Now there hasn’t been a festival that I have ever attended where I didn’t end up alone at one point or another. Most of the time it happens on purpose as I have no qualms about departing from the group in order to see artists, but it can also happen within huge crowds or any of the other billion ways to get lost at a festival. What I had never done until Lucidity was actually attend a festival alone. That means there was no campground where I could chill by default; nowhere I had supplies and snacks I could tap into. I was only going to be there for the one day so I figured it wasn’t that big of a deal.
When arrived on the grounds at around 230 there was no one handing out maps or set times at the main entrance, and after a slight hill leading up into the main festival area, it became immediately clear the level of site was very minimal. There was no difference in altitude, no large structures protruding through the trees. I didn’t know where anything was. All I saw were tents and a fork in the road.
Without giving too much of a glimpse into my thought process, I instinctually chose left although I would find out that soon it wouldn’t matter. A few minutes after making the choice sounds started to emanate between the forest of tents, leading me down multiple twists and turns. As I gradually moved farther and farther from the main entrance I came across multiple performances, presentations, and pieces of art. There was live ambient music, an interpretive dance class, a flow arts area, all of which was like the buildup to the drop that was the Nomad stage.
Existing as a plateau dug into the side of a hill, Sunday’s edition of the stage offered everything on the low end. All manner of bass driven sounds encapsulated this mid-sized dirt patch causing all those within to shift and shake with sheer veracity.
So after a good portion of the Nomad, I couldn’t help but notice the path that had lead me there did not end there. In fact the opposite. Leading up the hill the Nomad stood against was the heart of Lucidity. To some that might mean the MainStage, food, and vendors (which was all true), but because the lower area I had just explored was also the home to most of the camping, it didn’t offer the same potential for presentation. All sorts of interactive art installations were scattered throughout the area, including a giant tire swing, a fire, and a piano that lit up as it was played.
Basically everywhere you went in Lucidity there was something to see and do, however there was one thing missing on my first run, people. Not to say the grounds were completely deserted, but soon after my arrival the rain began again. Softly at first, but by the time I had full explored the area around the Crossroads, it was coming down hard enough to want to avoid it.
There are plenty of people who say that rain during a festival is something special; something to be cherished. Rain ignites someone’s tribal instincts as it is one of the most direct ways in which nature speaks to us. I’ve definitely been in those kind of rains before, but at a certain point no one really wants to just stand in the rain.
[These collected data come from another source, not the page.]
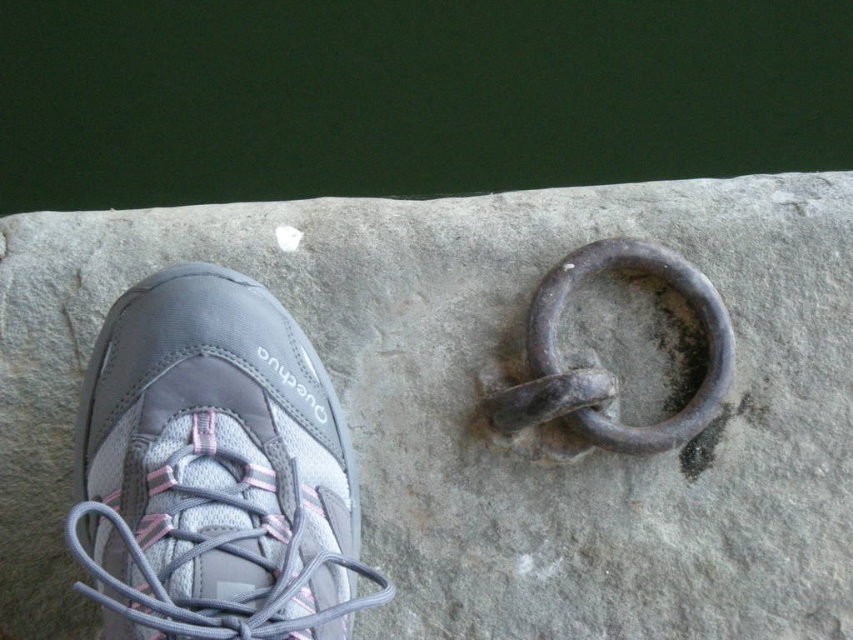 Question: Does gray fabric shoe at left lie behind rusty metal ring at center?

Choices:
 (A) yes
 (B) no

Answer: (B)

Question: Is gray stone ring at center below gray fabric shoe at left?

Choices:
 (A) no
 (B) yes

Answer: (A)

Question: Observing the image, what is the correct spatial positioning of gray fabric shoe at left in reference to rusty metal ring at center?

Choices:
 (A) left
 (B) right

Answer: (A)

Question: Based on their relative distances, which object is nearer to the gray fabric shoe at left?

Choices:
 (A) gray stone ring at center
 (B) rusty metal ring at center

Answer: (A)

Question: Based on their relative distances, which object is nearer to the rusty metal ring at center?

Choices:
 (A) gray stone ring at center
 (B) gray fabric shoe at left

Answer: (A)

Question: Which point is farther to the camera?

Choices:
 (A) gray stone ring at center
 (B) rusty metal ring at center

Answer: (A) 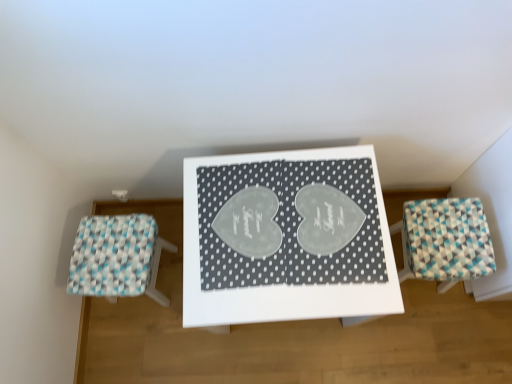 The image size is (512, 384). In order to click on vacant space in front of teal-patterned stool at right, which is the 1th furniture in right-to-left order in this screenshot , I will do `click(431, 331)`. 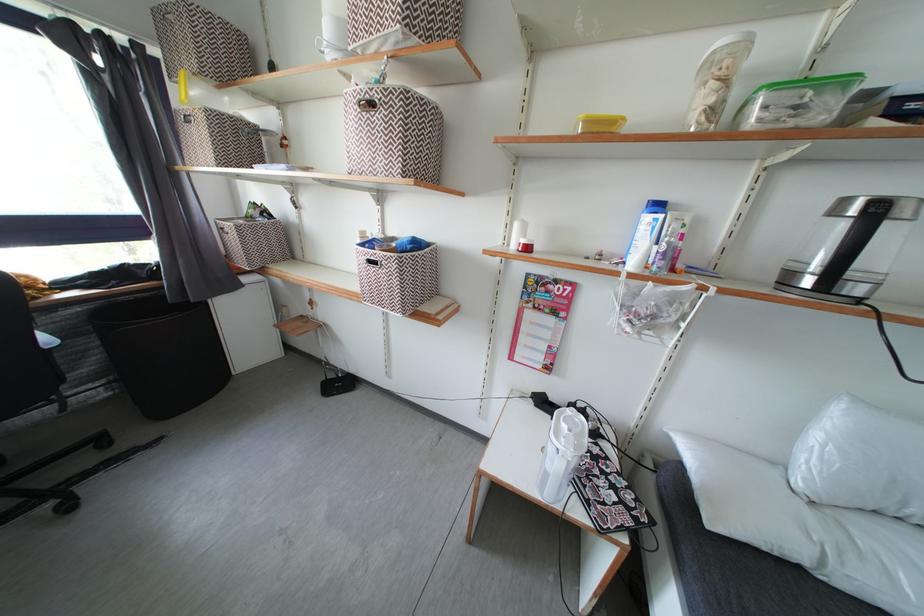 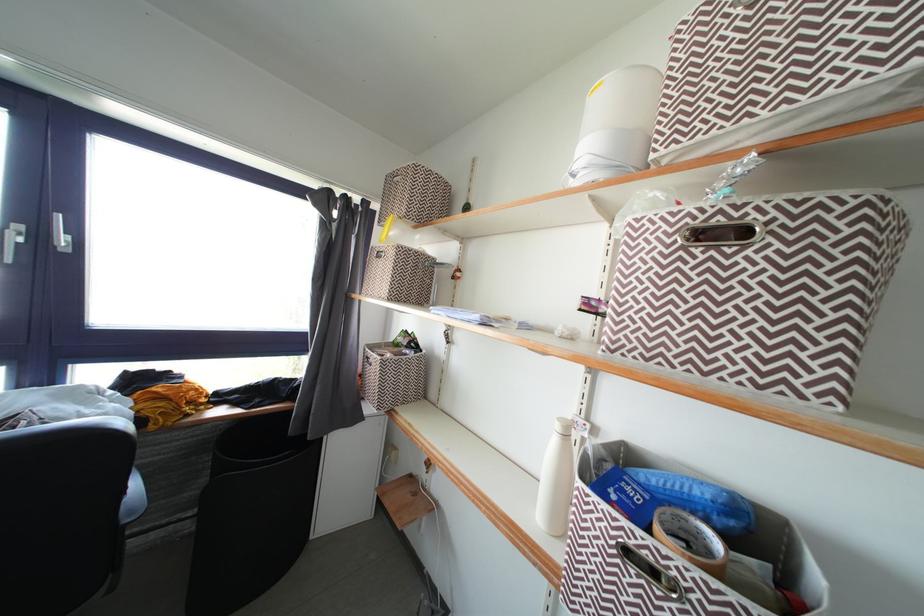 In the second image, find the point that corresponds to point (245, 233) in the first image.

(390, 367) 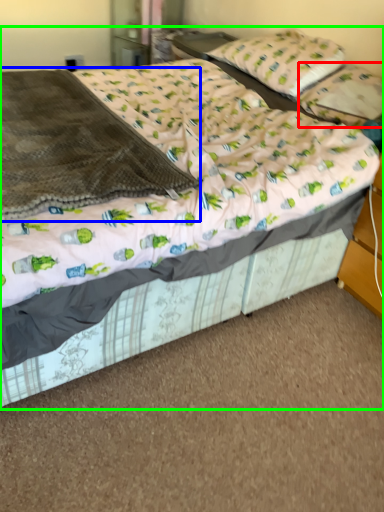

Slowly but surely most attendees were receded to their campsites, which is something I was unfortunately devoid of. I had no other choice but to return to my car…on the other side of the festival.
It wasn’t all that bad walking over there, and I wasn’t completely soaked, but I didn’t want to spend the whole day at a festival either in the rain or in my car. So I waited. About an hour went by and it was still raining. Slowly I began to consider just leaving then. Service wasn’t good enough to look top the forecast later, and it wasn’t worth it to stay if it kept raining. However, as I soon as began to seriously think about departing not only did the rain stop, but a small rift opened within the clouds.
I began making my journey back into the festival, but this time at the fork in the road I went right for some new perspective. Well in addition to seeing the festival from some new angles, the venue was now soaked in the rays of the sun.
Suddenly all of Lucidity began to reignite. Everyone was so happy the sun was out that the whole festival became a party. Art installations were now filled with people and musicians. Dance floors became all the more vibrant, and all the interactions that the rain had stifled for a few hours were now ripe for the taking. The number of things to see and do were now multiplied by the number of smiling people everywhere, and you could tell most of those smiles will be coming back for round 6 next year.